(What is being asked) Every entry must be echoed exactly.

(Study material)

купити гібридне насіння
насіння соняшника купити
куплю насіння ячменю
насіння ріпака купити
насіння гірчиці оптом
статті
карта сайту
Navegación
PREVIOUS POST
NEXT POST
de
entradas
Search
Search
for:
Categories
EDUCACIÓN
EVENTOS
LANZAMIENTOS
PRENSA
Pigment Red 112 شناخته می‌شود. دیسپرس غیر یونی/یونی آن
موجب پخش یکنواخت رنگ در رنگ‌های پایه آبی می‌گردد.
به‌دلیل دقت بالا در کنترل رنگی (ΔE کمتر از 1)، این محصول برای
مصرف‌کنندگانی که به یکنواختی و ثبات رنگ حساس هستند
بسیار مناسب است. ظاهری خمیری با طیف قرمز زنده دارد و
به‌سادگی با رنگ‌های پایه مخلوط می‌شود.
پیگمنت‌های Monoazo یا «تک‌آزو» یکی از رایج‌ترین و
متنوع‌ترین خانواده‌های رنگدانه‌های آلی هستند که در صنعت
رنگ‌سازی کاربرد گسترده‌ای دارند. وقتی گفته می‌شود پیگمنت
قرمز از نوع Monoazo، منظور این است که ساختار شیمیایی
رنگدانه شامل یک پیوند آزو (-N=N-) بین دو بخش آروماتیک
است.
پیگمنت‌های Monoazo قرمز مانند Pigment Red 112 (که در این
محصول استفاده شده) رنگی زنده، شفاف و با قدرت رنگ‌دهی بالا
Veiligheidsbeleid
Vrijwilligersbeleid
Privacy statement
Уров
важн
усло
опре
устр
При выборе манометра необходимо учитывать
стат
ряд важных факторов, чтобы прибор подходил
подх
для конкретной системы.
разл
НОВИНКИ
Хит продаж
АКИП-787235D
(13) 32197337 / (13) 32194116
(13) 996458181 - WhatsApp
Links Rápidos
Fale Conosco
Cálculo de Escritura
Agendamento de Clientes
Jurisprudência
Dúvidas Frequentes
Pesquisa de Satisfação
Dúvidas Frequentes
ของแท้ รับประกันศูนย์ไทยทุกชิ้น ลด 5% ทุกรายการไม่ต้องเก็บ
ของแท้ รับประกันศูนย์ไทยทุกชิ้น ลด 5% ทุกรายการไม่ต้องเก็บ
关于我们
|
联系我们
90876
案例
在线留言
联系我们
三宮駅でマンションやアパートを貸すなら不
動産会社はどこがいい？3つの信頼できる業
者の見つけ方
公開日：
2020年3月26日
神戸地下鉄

(Response)
купити гібридне насіння
насіння соняшника купити
куплю насіння ячменю
насіння ріпака купити
насіння гірчиці оптом
статті
карта сайту
Navegación
PREVIOUS POST
NEXT POST
de
entradas
Search
Search
for:
Categories
EDUCACIÓN
EVENTOS
LANZAMIENTOS
PRENSA
Pigment Red 112 شناخته می‌شود. دیسپرس غیر یونی/یونی آن
موجب پخش یکنواخت رنگ در رنگ‌های پایه آبی می‌گردد.
به‌دلیل دقت بالا در کنترل رنگی (ΔE کمتر از 1)، این محصول برای
مصرف‌کنندگانی که به یکنواختی و ثبات رنگ حساس هستند
بسیار مناسب است. ظاهری خمیری با طیف قرمز زنده دارد و
به‌سادگی با رنگ‌های پایه مخلوط می‌شود.
پیگمنت‌های Monoazo یا «تک‌آزو» یکی از رایج‌ترین و
متنوع‌ترین خانواده‌های رنگدانه‌های آلی هستند که در صنعت
رنگ‌سازی کاربرد گسترده‌ای دارند. وقتی گفته می‌شود پیگمنت
قرمز از نوع Monoazo، منظور این است که ساختار شیمیایی
رنگدانه شامل یک پیوند آزو (-N=N-) بین دو بخش آروماتیک
است.
پیگمنت‌های Monoazo قرمز مانند Pigment Red 112 (که در این
محصول استفاده شده) رنگی زنده، شفاف و با قدرت رنگ‌دهی بالا
Veiligheidsbeleid
Vrijwilligersbeleid
Privacy statement
Уров
важн
усло
опре
устр
При выборе манометра необходимо учитывать
стат
ряд важных факторов, чтобы прибор подходил
подх
для конкретной системы.
разл
НОВИНКИ
Хит продаж
АКИП-787235D
(13) 32197337 / (13) 32194116
(13) 996458181 - WhatsApp
Links Rápidos
Fale Conosco
Cálculo de Escritura
Agendamento de Clientes
Jurisprudência
Dúvidas Frequentes
Pesquisa de Satisfação
Dúvidas Frequentes
ของแท้ รับประกันศูนย์ไทยทุกชิ้น ลด 5% ทุกรายการไม่ต้องเก็บ
ของแท้ รับประกันศูนย์ไทยทุกชิ้น ลด 5% ทุกรายการไม่ต้องเก็บ
关于我们
|
联系我们
90876
案例
在线留言
联系我们
三宮駅でマンションやアパートを貸すなら不
動産会社はどこがいい？3つの信頼できる業
者の見つけ方
公開日：
2020年3月26日
神戸地下鉄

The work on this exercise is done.